-- EXERCISE MATERIAL follows --

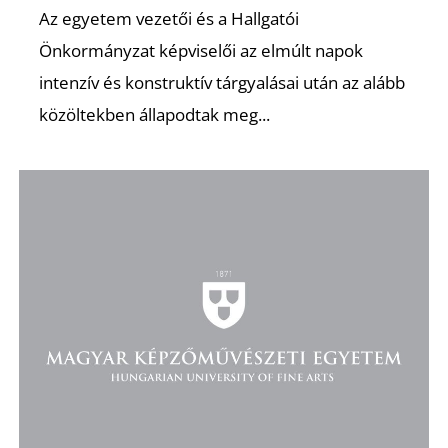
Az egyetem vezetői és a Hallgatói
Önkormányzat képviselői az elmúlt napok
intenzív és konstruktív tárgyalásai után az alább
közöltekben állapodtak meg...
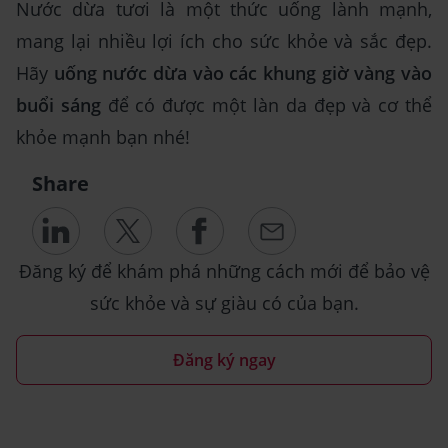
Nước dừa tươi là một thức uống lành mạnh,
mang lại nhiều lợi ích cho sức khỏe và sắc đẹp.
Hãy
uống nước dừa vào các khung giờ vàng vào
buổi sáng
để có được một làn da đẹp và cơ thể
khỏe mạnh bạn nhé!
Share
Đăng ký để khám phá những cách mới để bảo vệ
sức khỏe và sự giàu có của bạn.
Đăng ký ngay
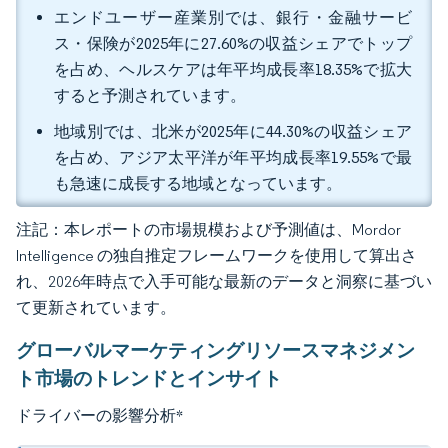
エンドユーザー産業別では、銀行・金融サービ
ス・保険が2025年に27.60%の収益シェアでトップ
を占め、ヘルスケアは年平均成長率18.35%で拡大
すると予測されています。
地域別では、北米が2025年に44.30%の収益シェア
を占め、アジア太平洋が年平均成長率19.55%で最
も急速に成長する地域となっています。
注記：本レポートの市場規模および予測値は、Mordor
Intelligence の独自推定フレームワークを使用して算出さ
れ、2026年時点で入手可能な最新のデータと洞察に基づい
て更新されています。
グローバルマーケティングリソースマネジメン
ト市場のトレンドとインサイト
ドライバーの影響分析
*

-- EXERCISE MATERIAL concluded --

EXERCISE PROMPT:
Starting with the line that contains "を占め、ヘルスケアは年平均成長率18.35%で拡大", restate every line through the end of the records above, exactly and with no other lines.

ANSWER BOX:
を占め、ヘルスケアは年平均成長率18.35%で拡大
すると予測されています。
地域別では、北米が2025年に44.30%の収益シェア
を占め、アジア太平洋が年平均成長率19.55%で最
も急速に成長する地域となっています。
注記：本レポートの市場規模および予測値は、Mordor
Intelligence の独自推定フレームワークを使用して算出さ
れ、2026年時点で入手可能な最新のデータと洞察に基づい
て更新されています。
グローバルマーケティングリソースマネジメン
ト市場のトレンドとインサイト
ドライバーの影響分析
*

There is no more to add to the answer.